DESCRIPTION OF THE TASK - Show all lines from the records below in which the string "novelas" is present.

--------

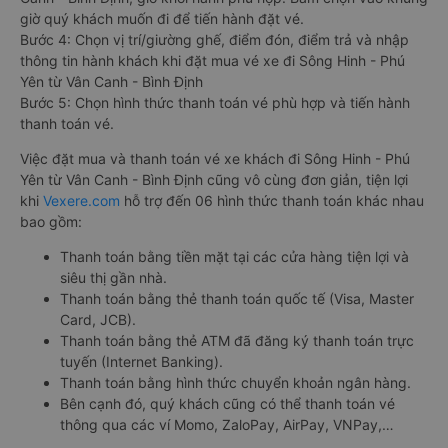
giờ quý khách muốn đi để tiến hành đặt vé.
Bước 4: Chọn vị trí/giường ghế, điểm đón, điểm trả và nhập
thông tin hành khách khi đặt mua vé xe đi Sông Hinh - Phú
Yên từ Vân Canh - Bình Định
Bước 5: Chọn hình thức thanh toán vé phù hợp và tiến hành
thanh toán vé.
Việc đặt mua và thanh toán vé xe khách đi Sông Hinh - Phú
Yên từ Vân Canh - Bình Định cũng vô cùng đơn giản, tiện lợi
khi
Vexere.com
hỗ trợ đến 06 hình thức thanh toán khác nhau
bao gồm:
Thanh toán bằng tiền mặt tại các cửa hàng tiện lợi và
siêu thị gần nhà.
Thanh toán bằng thẻ thanh toán quốc tế (Visa, Master
Card, JCB).
Thanh toán bằng thẻ ATM đã đăng ký thanh toán trực
tuyến (Internet Banking).
Thanh toán bằng hình thức chuyển khoản ngân hàng.
Bên cạnh đó, quý khách cũng có thể thanh toán vé
thông qua các ví Momo, ZaloPay, AirPay, VNPay,…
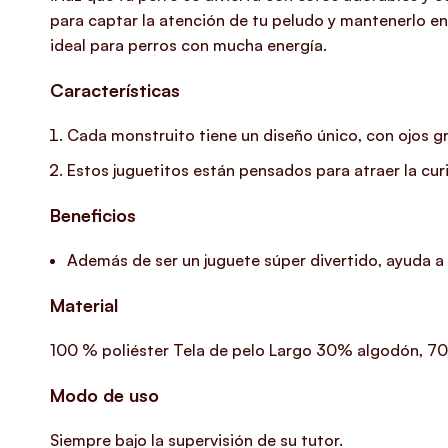
para captar la atención de tu peludo y mantenerlo e
ideal para perros con mucha energía.
Características
Cada monstruito tiene un diseño único, con ojos gr
Estos juguetitos están pensados para atraer la cur
Beneficios
Además de ser un juguete súper divertido, ayuda a re
Material
100 % poliéster Tela de pelo Largo 30% algodón, 7
Modo de uso
Siempre bajo la supervisión de su tutor.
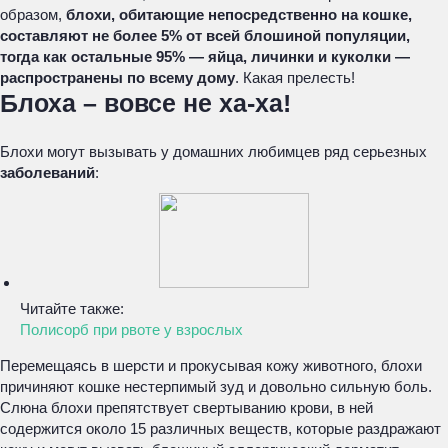
образом,
блохи, обитающие непосредственно на кошке,
составляют не более 5% от всей блошиной популяции,
тогда как остальные 95% — яйца, личинки и куколки —
распространены по всему дому
. Какая прелесть!
Блоха – вовсе не ха-ха!
Блохи могут вызывать у домашних любимцев ряд серьезных
заболеваний
:
Читайте также:
Полисорб при рвоте у взрослых
Перемещаясь в шерсти и прокусывая кожу животного, блохи
причиняют кошке нестерпимый зуд и довольно сильную боль.
Слюна блохи препятствует свертыванию крови, в ней
содержится около 15 различных веществ, которые раздражают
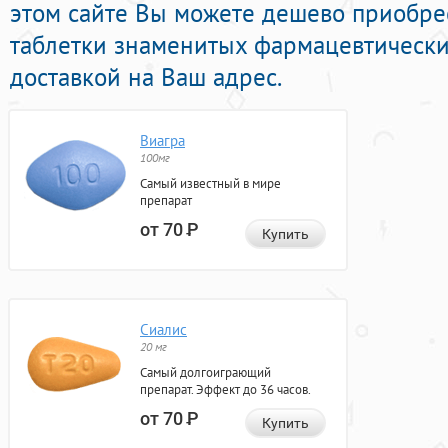
этом сайте Вы можете дешево приобре
таблетки знаменитых фармацевтически
доставкой на Ваш адрес.
Виагра
100мг
Самый известный в мире
препарат
от 70
Р
Купить
Сиалис
20 мг
Самый долгоиграющий
препарат. Эффект до 36 часов.
от 70
Р
Купить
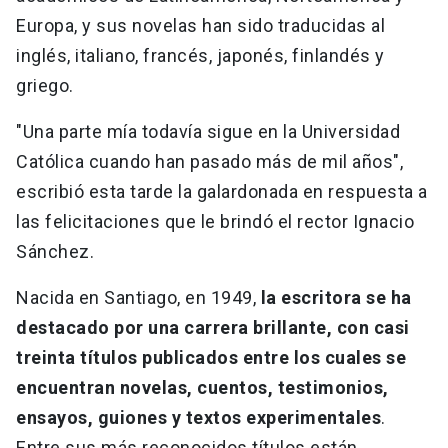
Europa, y sus novelas han sido traducidas al
inglés, italiano, francés, japonés, finlandés y
griego.
"Una parte mía todavía sigue en la Universidad
Católica cuando han pasado más de mil años",
escribió esta tarde la galardonada en respuesta a
las felicitaciones que le brindó el rector Ignacio
Sánchez.
Nacida en Santiago, en 1949,
la escritora se ha
destacado por una carrera brillante, con casi
treinta títulos publicados entre los cuales se
encuentran novelas, cuentos, testimonios,
ensayos, guiones y textos experimentales
.
Entre sus más reconocidos títulos están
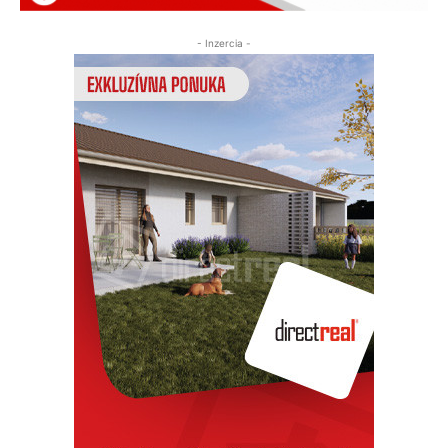
- Inzercia -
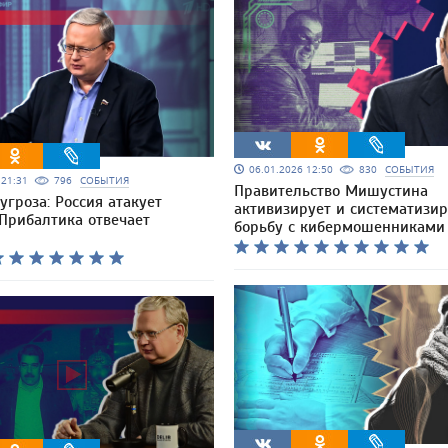
06.01.2026 12:50
830
СОБЫТИЯ
6 21:31
796
СОБЫТИЯ
Правительство Мишустина
угроза: Россия атакует
активизирует и систематизир
 Прибалтика отвечает
борьбу с кибермошенниками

--------

PROBLEM SOLUTION -
Europa, y sus novelas han sido traducidas al
encuentran novelas, cuentos, testimonios,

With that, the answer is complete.